"""

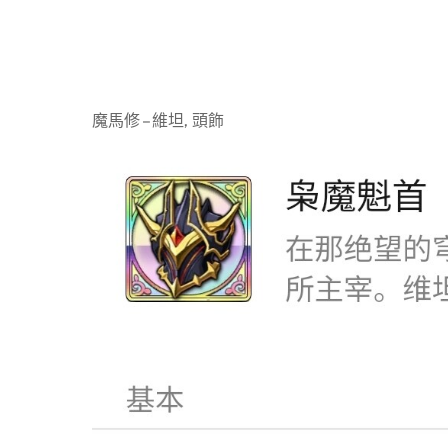
魔馬修 – 維坦, 頭飾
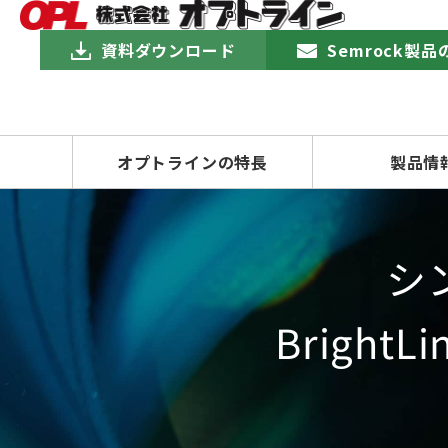
資料ダウンロード
Semrock製
オプトラインの特長
製品情
シ
Brigh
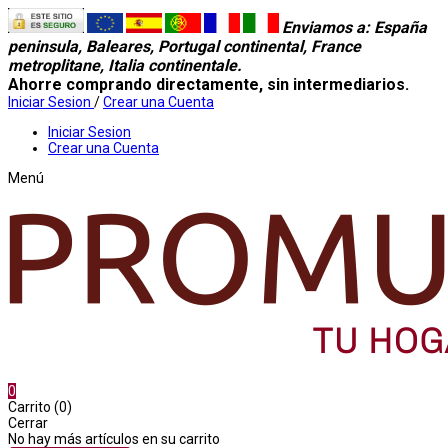
Enviamos a
: España
peninsula, Baleares, Portugal continental, France
metroplitane, Italia continentale.
Ahorre comprando directamente, sin intermediarios.
Iniciar Sesion
/
Crear una Cuenta
Iniciar Sesion
Crear una Cuenta
Menú
0
Carrito (0)
Cerrar
No hay más artículos en su carrito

"""

**EXERCISE INSTRUCTIONS**
Give every record again without changing a word. Exclude the pictures.

**TASK OUTPUT**
魔馬修 – 維坦, 頭飾
資料ダウンロード
Semrock製
オプトラインの特長
製品情
シ
Brigh
Enviamos a
: España
peninsula, Baleares, Portugal continental, France
metroplitane, Italia continentale.
Ahorre comprando directamente, sin intermediarios.
Iniciar Sesion
/
Crear una Cuenta
Iniciar Sesion
Crear una Cuenta
Menú
0
Carrito (0)
Cerrar
No hay más artículos en su carrito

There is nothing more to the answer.